10 Because of God’s grace to me, I have laid the foundation like an expert builder. Now others are building on it…
(continue reading full chapter in the NLT)
Matthew Henry writes:
…Both [people, i.e. Paul and Apollos] were useful, one for one purpose, the other for another. Note, God makes use of variety of instruments, and fits them to their several uses and intentions. Paul was fitted for planting work, and Apollos for watering work, but God gave the increase. Note, The success of the ministry must be derived from the divine blessing: Neither he that plants is any thing, nor he that waters, but God who gives the increase, 1 Cor. 3:7. Even apostolic ministers are nothing of themselves, can do nothing with efficacy and success unless God give the increase. Note, The best qualified and most faithful ministers have a just sense of their own insufficiency, and are very desirous that God should have all the glory of their success. Paul and Apollos are nothing at all in their own account, but God is all in all…
We know a lot about Paul, but when we connect the dots of scripture, we actually know a lot about Apollos as well.ChristianAnswers.net tells us:
This is the name of a Jew “born at Alexandria,” a man well versed in the Scriptures and eloquent (Acts 18:24). He came to Ephesus (about A.D. 49), where he spoke “boldly” in the synagogue (18:26), although he did not know as yet that Jesus of Nazareth was the Messiah. Aquila and Priscilla instructed in “the way of God”, i.e., in the knowledge of Christ. He then proceeded to Corinth, where he met Paul (Acts 18:27; 19:1). He was very useful there in watering the good seed Paul had sown (1 Cor. 1:12), and bringing many to Christ. His disciples were very attached to him (1 Cor. 3:4-7, 22). He was with Paul at Ephesus when he wrote the First Epistle to the Corinthians; and Paul makes kind reference to him in his letter to Titus (3:13). (Scripture reference links are KJV.)

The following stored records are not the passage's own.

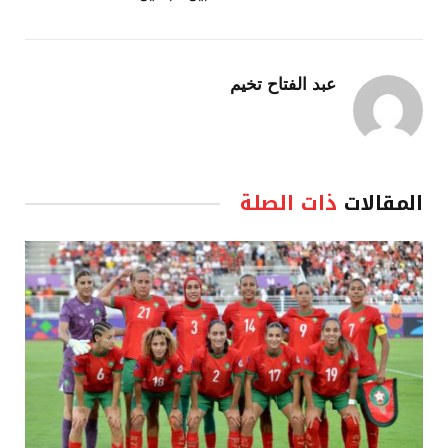
عبد الفتاح تخيم
المقالات
ذات الصلة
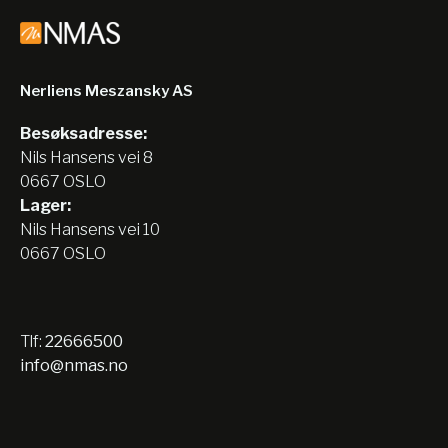
Nerliens Meszansky AS
Besøksadresse:
Nils Hansens vei 8
0667 OSLO
Lager:
Nils Hansens vei 10
0667 OSLO
Tlf:
22666500
info@nmas.no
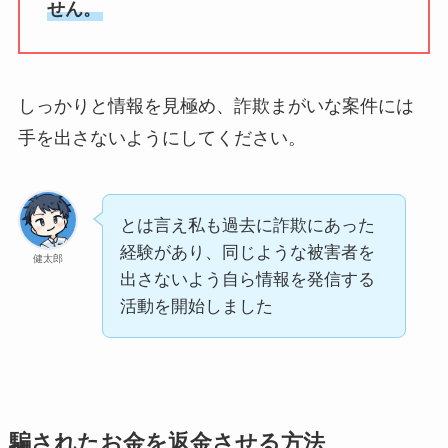
せん。
しっかりと情報を見極め、詐欺まがいな案件には
手を出さないようにしてください。
とは言え私も過去に詐欺にあった
経験があり、同じような被害者を
健太郎
出さないよう自ら情報を発信する
活動を開始しました
騙されたお金を返金させる方法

One of our former pastors would constantly say, “It takes all kinds of churches to reach all kinds of people.” In today’s world, it also takes all types of websites, blogs and forums to reach out to an internet-wired world. But as I write this, it’s true that I often long to hear reports of the fruit of this ministry in the lives of readers.
I believe strongly that while we all may be instrumental in the discipleship process of people in our sphere of influence, we should also be know the joys of being reapers of the fruit of ministry. We should all experience Paul-Timothy mentoring relationships. We should all know what it means to reproduce ourselves in the lives of others and even the next generation.

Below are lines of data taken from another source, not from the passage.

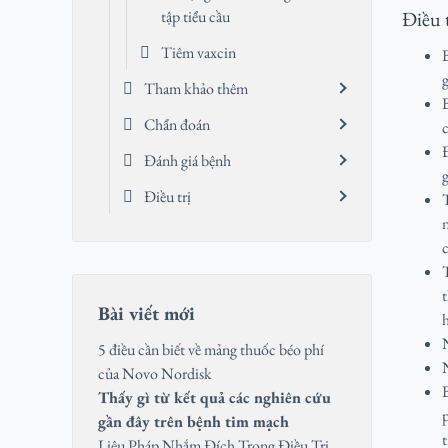
Điều t
tập tiểu cầu
Tiêm vaxcin
g
Tham khảo thêm
Chẩn đoán
c
Đánh giá bệnh
Điều trị
Bài viết mới
5 điều cần biết về mảng thuốc béo phí
của Novo Nordisk
Thấy gì từ kết quả các nghiên cứu
gần đây trên bệnh tim mạch
Liệu Pháp Nhắm Đích Trong Điều Trị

Furthermore, we see Jesus’ attitude toward fruit-bearing ministry in Matthew 21’s story of the fig tree:
18 In the morning, as Jesus was returning to Jerusalem, he was hungry, 19 and he noticed a fig tree beside the road. He went over to see if there were any figs, but there were only leaves. Then he said to it, “May you never bear fruit again!” And immediately the fig tree withered up. (NLT)
Ask yourself: Are my efforts for the Kingdom of God bearing fruit, or just putting out leaves?